4), my only Italian choice, is someone nobody will see as papabile. But his background is interesting. He was made priest by Cardinal Giuseppe Siri, and consecrated bishop by Dionigi Tettamanzi. The Diocese of Genoa is interesting, because it has not produced a Pope before (unlike more famous ones like Venice or Milan).
6) will be 75 soon. He will be involved in World Youth Day this year. Again, he has never participated in a consistory, and his name is obscure. My Spanish choice for Pope.
8) is a Cardinal who is 75+ in age. He will make a ‘Transitional Pope’, or someone like Benedict when elected (though it seems Benedict is not ‘Transitional’ nowadays. I feel bad calling someone ‘Transitional’ but there has to be a better word).
10) – we have not had a Portuguese Pope for a very long time, and like mentioned in other sources he may be someone who bridges the Latin American and European blocs.
And here are the reasons why I bypassed these candidates that are mentioned in your blog:
* Many of the Italian Cardinals appointed at Nov 2010 are now Curialists.
* Leonardo Sandri (Prefect of Oriental Churches), Antonio Llovera (Prefect of Divine Worship/Sacraments), Marc Ouellet (Prefect of Cong. of Bishops), Gianfranco Ravisi (Curialist) and Peter Turkson (President of Pontifical Council for Justice and Peace) are all insiders in the Vatican, so I did not include them.

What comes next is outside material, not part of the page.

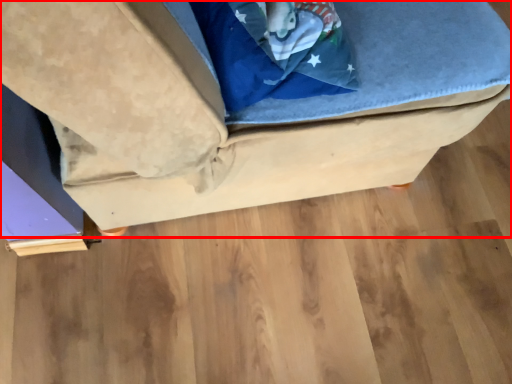 Question: From the image's perspective, considering the relative positions of furniture (annotated by the red box) and wood in the image provided, where is furniture (annotated by the red box) located with respect to the staircase?

Choices:
 (A) above
 (B) below

Answer: (A)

Of course, it does not mean they may not be considered. In 2005 we have a Curialist (Ratzinger, with 20+ years experience) up against a non-Curialist (Bergoglio). The future conclave may be the same showdown. Although the elections of John Paul I and John Paul II, both non-Curialists, and Paul VI, who used to be a Curialist but not in the 11 years before his election, make me think this time it will likely be a non-Curialist who will become Pope.